A área de compras governamentais sempre foi um terreno delicado nas negociações internacionais do Brasil, ainda na época da falecida Alca, a Área de Livre Comércio das Américas. Chegou-se a um compromisso da transparência, com o Brasil aceitando que, quando houvesse uma licitação internacional para compras públicas com alguma empresa estrangeira interessada, esta teria acesso, sem restrições, às informações.
Isso não representaria nenhum problema para o governo brasileiro, já que as informações são públicas e estão no sistema de pregão eletrônico, um dos mais avançados do mundo. Uma proposta mais ampla, porém, que não obteve a concordância do governo brasileiro, exigia que, quando surgisse um projeto de lei no Congresso, se desse conhecimento imediato aos países integrantes da Alca para que opinassem.

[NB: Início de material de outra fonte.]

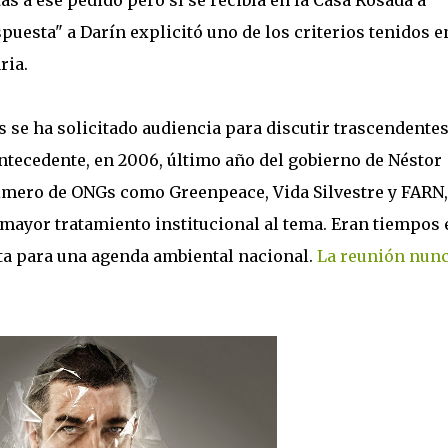
 a ese pedido pero sí se recibía en la Casa Rosada a
spuesta" a Darín explicitó uno de los criterios tenidos e
ria.
se ha solicitado audiencia para discutir trascendente
tecedente, en 2006, último año del gobierno de Néstor
rimero de ONGs como Greenpeace, Vida Silvestre y FARN,
mayor tratamiento institucional al tema. Eran tiempos 
ta para una agenda ambiental nacional.
La reunión nun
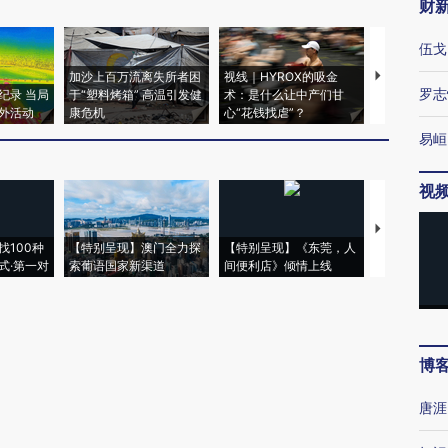
财
伍戈
加沙上百万流离失所者困
视线｜HYROX的吸金
马航飞行员
罗志
纪录 当局
于“塑料烤箱” 高温引发健
术：是什么让中产们甘
粒摇头丸 尿
外活动
康危机
心“花钱找虐”？
毒品
易峘
视
【推广】走
找100种
【特别呈现】澳门全力探
【特别呈现】《东莞，人
会，让数智科
式·第一对
索葡语国家新渠道
间便利店》倾情上线
业
博
唐涯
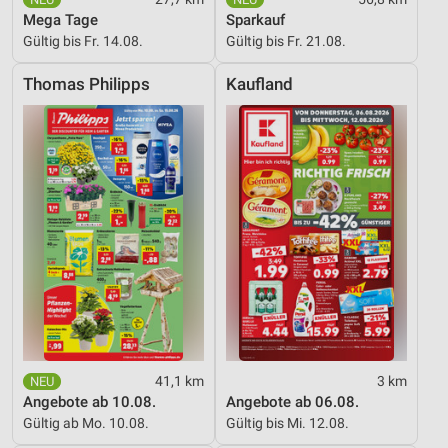
Mega Tage
Sparkauf
Verwendung von Profilen zur Auswahl
Gültig bis Fr. 14.08.
Gültig bis Fr. 21.08.
personalisierter Werbung
Thomas Philipps
Kaufland
Erstellung von Profilen zur Personalisierung
von Inhalten
Verwendung von Profilen zur Auswahl
personalisierter Inhalte
Messung der Werbeleistung
Messung der Performance von Inhalten
Analyse von Zielgruppen durch Statistiken oder
Kombinationen von Daten aus verschiedenen
Quellen
Entwicklung und Verbesserung der Angebote
41,1 km
3 km
Angebote ab 10.08.
Angebote ab 06.08.
Verwendung reduzierter Daten zur Auswahl von
Gültig ab Mo. 10.08.
Gültig bis Mi. 12.08.
Inhalten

A negociação empacou mesmo no compromisso de abrir todas as áreas às empresas estrangeiras, sem limitações, por instrução direta do Palácio do Planalto. O governo admitia que, no futuro, quando estivesse estabelecido um protocolo de compras do Mercosul, essa abertura pudesse ser feita.
Os americanos queriam que houvesse um compromisso também dos estados, e Argentina e Brasil, que são federações, não podiam se comprometer, assim como os estados americanos, independentes entre si, não aceitariam normas federais genéricas.
No plano federal, alguma flexibilidade poderia ser aceita, mas sem abrir mão da possibilidade de usar compras públicas para exigir contrapartidas de transferência de tecnologia, ou de investimentos em algumas áreas.
A postura do governo brasileiro pode ser considerada tão protecionista quanto a dos Estados Unidos, já que considera que as compras governamentais devem servir para estimular as empresas nacionais.
No momento, o Brasil assume, mais uma vez, a liderança do G-20 na Organização Mundial do Comércio, fazendo o alerta contra o protecionismo dos países ricos, e vai para a reunião do G-20, em Londres, pela primeira vez com o novo presidente americano Barack Obama disposto a, pela voz do presidente Lula, denunciar esse protecionismo como prejudicial à solução da crise econômica internacional.
O problema é que a coesão do G-20 dos países emergentes só existe até o momento em que ele representa uma resistência para a abertura em produtos industriais, e a China, que é o verdadeiro alvo da cláusula "buy American", só se sentiu à vontade no G-20 enquanto ele era um bastião contra a negociação.
Já o Brasil, que na denúncia do protecionismo está do lado da China e dos outros emergentes, aceitara, no ano passado, uma proposta dos Estados Unidos e da União Européia sobre subsídios agrícolas, uma redução pequena, mas que dava espaço para que o espírito multilateral prevalecesse, e a abertura para mais acesso, mesmo que não a ideal.
Nossa ambição, no entanto, era maior do que a da China ou da Índia, que queriam apenas proteger suas agriculturas familiares, assim como a União Européia faz, contra os competidores, que em grande parte das vezes é o agronegócio brasileiro.
O Brasil luta no G-20 dos países industrializados para que a retomada da Rodada de Doha represente um avanço para o comércio internacional que beneficiará os países em desenvolvimento, mas servirá também para revitalizar a economia internacional, ao contrário do protecionismo que está sendo adotado pelos mesmos países mais desenvolvidos.